June 2007 Archives

Long Running Data Migrations during Database Refactorings.

When you are refactoring large databases, you will have certain tables that have millions of rows, so lets say we are doing the Move Column refactoring, moving the TaxAmount column from Charge table which has millions of rows to TaxCharge table. Create the TaxAmount column in the TaxCharge table. Then have to move the data from the TaxAmount column in the Charge table to the TaxAmount column you created in the TaxCharge table.

One way to move the data would be to write a single update statement as shown below.

UPDATE taxCharge set taxAmount=
(SELECT taxAmount FROM charge
WHERE charge.chargeid = taxCharge.chargeID);

Now this update will run for some time and will be run as one transaction, the Update operation will need a lot of UNDO space (UNDO space in oracle other databases may need other types of space, but the general idea is some space is needed by the database server ), so there is a probability of the update failing if the database server runs out of UNDO space, another side effect of moving large amounts of data using a single update (transaction) is that all the updated rows in the TaxCharge table will be locked till the whole update transaction is done and a commit is issued.

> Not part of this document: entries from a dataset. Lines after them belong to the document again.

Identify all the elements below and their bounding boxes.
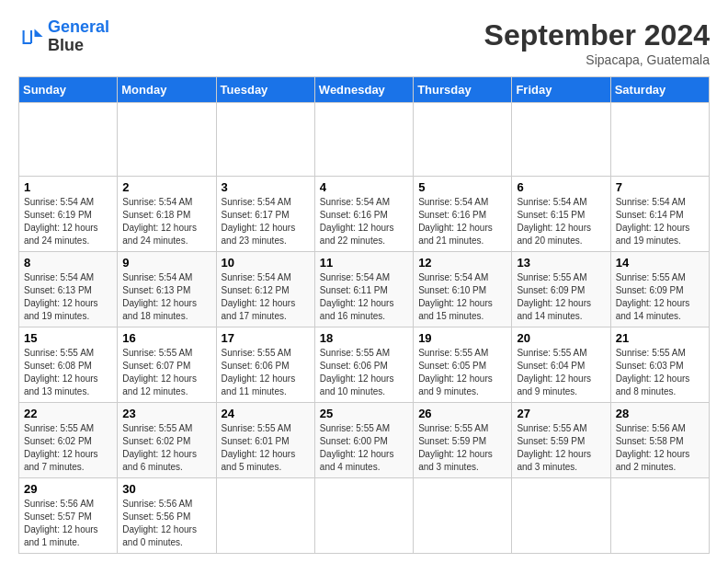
day-number: 22 (24, 407, 112, 420)
header-wednesday: Wednesday (314, 77, 413, 103)
day-number: 28 (616, 407, 704, 420)
day-number: 3 (222, 180, 310, 194)
day-info: Sunrise: 5:54 AM Sunset: 6:12 PM Dayligh… (222, 271, 310, 323)
day-number: 6 (517, 180, 605, 194)
calendar-cell: 16Sunrise: 5:55 AM Sunset: 6:07 PM Dayli… (118, 327, 216, 403)
title-block: September 2024 Sipacapa, Guatemala (484, 18, 710, 67)
calendar-week-row: 8Sunrise: 5:54 AM Sunset: 6:13 PM Daylig… (19, 252, 710, 327)
calendar-cell: 11Sunrise: 5:54 AM Sunset: 6:11 PM Dayli… (314, 252, 413, 327)
day-number: 27 (517, 407, 605, 420)
day-number: 26 (418, 407, 506, 420)
calendar-cell (118, 103, 216, 177)
day-number: 13 (517, 256, 605, 270)
day-number: 10 (222, 256, 310, 270)
day-number: 5 (418, 180, 506, 194)
day-info: Sunrise: 5:55 AM Sunset: 6:04 PM Dayligh… (517, 347, 605, 398)
calendar-cell (19, 103, 118, 177)
calendar-cell: 13Sunrise: 5:55 AM Sunset: 6:09 PM Dayli… (512, 252, 610, 327)
day-number: 16 (122, 331, 210, 345)
day-number: 7 (616, 180, 704, 194)
calendar-cell: 18Sunrise: 5:55 AM Sunset: 6:06 PM Dayli… (314, 327, 413, 403)
calendar-cell (610, 103, 709, 177)
day-number: 25 (320, 407, 408, 420)
calendar-cell: 7Sunrise: 5:54 AM Sunset: 6:14 PM Daylig… (610, 177, 709, 252)
calendar-week-row: 29Sunrise: 5:56 AM Sunset: 5:57 PM Dayli… (19, 478, 710, 554)
day-number: 4 (320, 180, 408, 194)
day-number: 8 (24, 256, 112, 270)
day-info: Sunrise: 5:54 AM Sunset: 6:10 PM Dayligh… (418, 271, 506, 323)
calendar-cell: 30Sunrise: 5:56 AM Sunset: 5:56 PM Dayli… (118, 478, 216, 554)
page-header: GeneralBlue September 2024 Sipacapa, Gua… (18, 18, 710, 67)
day-info: Sunrise: 5:54 AM Sunset: 6:17 PM Dayligh… (222, 196, 310, 247)
day-info: Sunrise: 5:54 AM Sunset: 6:16 PM Dayligh… (320, 196, 408, 247)
day-info: Sunrise: 5:54 AM Sunset: 6:15 PM Dayligh… (517, 196, 605, 247)
calendar-cell: 15Sunrise: 5:55 AM Sunset: 6:08 PM Dayli… (19, 327, 118, 403)
day-info: Sunrise: 5:55 AM Sunset: 6:05 PM Dayligh… (418, 347, 506, 398)
calendar-cell: 17Sunrise: 5:55 AM Sunset: 6:06 PM Dayli… (216, 327, 314, 403)
day-number: 19 (418, 331, 506, 345)
calendar-cell: 1Sunrise: 5:54 AM Sunset: 6:19 PM Daylig… (19, 177, 118, 252)
calendar-cell: 2Sunrise: 5:54 AM Sunset: 6:18 PM Daylig… (118, 177, 216, 252)
day-number: 15 (24, 331, 112, 345)
calendar-cell (414, 478, 512, 554)
calendar-cell: 24Sunrise: 5:55 AM Sunset: 6:01 PM Dayli… (216, 403, 314, 478)
calendar-cell: 8Sunrise: 5:54 AM Sunset: 6:13 PM Daylig… (19, 252, 118, 327)
header-thursday: Thursday (414, 77, 512, 103)
calendar-cell: 29Sunrise: 5:56 AM Sunset: 5:57 PM Dayli… (19, 478, 118, 554)
day-number: 14 (616, 256, 704, 270)
day-number: 2 (122, 180, 210, 194)
day-number: 24 (222, 407, 310, 420)
day-info: Sunrise: 5:55 AM Sunset: 6:07 PM Dayligh… (122, 347, 210, 398)
calendar-cell: 5Sunrise: 5:54 AM Sunset: 6:16 PM Daylig… (414, 177, 512, 252)
day-info: Sunrise: 5:56 AM Sunset: 5:56 PM Dayligh… (122, 498, 210, 549)
calendar-table: Sunday Monday Tuesday Wednesday Thursday… (18, 76, 710, 554)
day-number: 29 (24, 482, 112, 496)
calendar-cell: 26Sunrise: 5:55 AM Sunset: 5:59 PM Dayli… (414, 403, 512, 478)
calendar-cell (414, 103, 512, 177)
logo-icon (18, 24, 44, 50)
calendar-cell (216, 103, 314, 177)
day-info: Sunrise: 5:55 AM Sunset: 5:59 PM Dayligh… (418, 422, 506, 474)
header-friday: Friday (512, 77, 610, 103)
day-info: Sunrise: 5:55 AM Sunset: 6:00 PM Dayligh… (320, 422, 408, 474)
calendar-cell (512, 103, 610, 177)
day-number: 23 (122, 407, 210, 420)
header-sunday: Sunday (19, 77, 118, 103)
day-number: 21 (616, 331, 704, 345)
header-saturday: Saturday (610, 77, 709, 103)
day-info: Sunrise: 5:54 AM Sunset: 6:19 PM Dayligh… (24, 196, 112, 247)
day-number: 1 (24, 180, 112, 194)
day-info: Sunrise: 5:55 AM Sunset: 6:02 PM Dayligh… (24, 422, 112, 474)
calendar-cell: 14Sunrise: 5:55 AM Sunset: 6:09 PM Dayli… (610, 252, 709, 327)
day-number: 30 (122, 482, 210, 496)
day-info: Sunrise: 5:55 AM Sunset: 6:03 PM Dayligh… (616, 347, 704, 398)
calendar-cell: 21Sunrise: 5:55 AM Sunset: 6:03 PM Dayli… (610, 327, 709, 403)
calendar-cell: 27Sunrise: 5:55 AM Sunset: 5:59 PM Dayli… (512, 403, 610, 478)
day-info: Sunrise: 5:55 AM Sunset: 6:06 PM Dayligh… (320, 347, 408, 398)
location: Sipacapa, Guatemala (484, 52, 710, 67)
day-info: Sunrise: 5:55 AM Sunset: 6:06 PM Dayligh… (222, 347, 310, 398)
logo: GeneralBlue (18, 18, 109, 55)
calendar-cell: 22Sunrise: 5:55 AM Sunset: 6:02 PM Dayli… (19, 403, 118, 478)
day-number: 9 (122, 256, 210, 270)
calendar-cell (512, 478, 610, 554)
day-number: 20 (517, 331, 605, 345)
calendar-week-row: 22Sunrise: 5:55 AM Sunset: 6:02 PM Dayli… (19, 403, 710, 478)
day-number: 18 (320, 331, 408, 345)
day-info: Sunrise: 5:56 AM Sunset: 5:57 PM Dayligh… (24, 498, 112, 549)
day-info: Sunrise: 5:55 AM Sunset: 5:59 PM Dayligh… (517, 422, 605, 474)
calendar-header-row: Sunday Monday Tuesday Wednesday Thursday… (19, 77, 710, 103)
calendar-cell (314, 103, 413, 177)
calendar-cell: 6Sunrise: 5:54 AM Sunset: 6:15 PM Daylig… (512, 177, 610, 252)
calendar-cell (314, 478, 413, 554)
calendar-cell: 10Sunrise: 5:54 AM Sunset: 6:12 PM Dayli… (216, 252, 314, 327)
calendar-cell: 4Sunrise: 5:54 AM Sunset: 6:16 PM Daylig… (314, 177, 413, 252)
day-info: Sunrise: 5:55 AM Sunset: 6:09 PM Dayligh… (517, 271, 605, 323)
day-info: Sunrise: 5:54 AM Sunset: 6:11 PM Dayligh… (320, 271, 408, 323)
month-title: September 2024 (484, 18, 710, 52)
calendar-cell: 28Sunrise: 5:56 AM Sunset: 5:58 PM Dayli… (610, 403, 709, 478)
day-info: Sunrise: 5:55 AM Sunset: 6:02 PM Dayligh… (122, 422, 210, 474)
logo-text: GeneralBlue (48, 18, 109, 55)
day-number: 11 (320, 256, 408, 270)
calendar-cell: 19Sunrise: 5:55 AM Sunset: 6:05 PM Dayli… (414, 327, 512, 403)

Getting around this problem is to use a programmatic update, like the PL/SQL code shown below. This code can be implemented in the database procedural code like TSQL or any other language appropriate for the task.

DECLARE
CURSOR allCharges IS
    SELECT chargeId, taxAmount FROM charge;
numberOfRowsToCommit NUMBER :=1000;
BEGIN
FOR thisCharge IN allCharges LOOP
    UPDATE taxCharge SET taxamount=thisCharge.taxAmount 
        WHERE chargeid = thisCharge.chargeid;
    IF allCharges%rowcount MOD numberOfRowsToCommit = 0 THEN
        COMMIT;
    END IF;
END LOOP;
END;
/

The above PL/SQL code basically loops through all the rows in the Charge table and updates the TaxCharge table with the taxAmount and commits after every 1000 rows (as defined by numberOfRowsToCommit). This approach allows us to work with a smaller UNDO size, releases (not lock) rows once they are committed after every 1000 rows. Off course there are many variations of this technique and many ways to implement this particular update. The point I'm trying to get to is that, depending on the situation, I will choose different ways to update the data and maybe not always use UPDATE statements.

XP2007 Tutorial

I will presenting about Database Refactoring: Evolutionary Database Design at XP 2007 here is the Tutorial schedule

Enforcing your assumptions about database functionality

When you are writing xUnit tests you are in certain ways trying to make sure that the test breaks when the code that is being tested changes the assumptions you made when writing the Test and Production code.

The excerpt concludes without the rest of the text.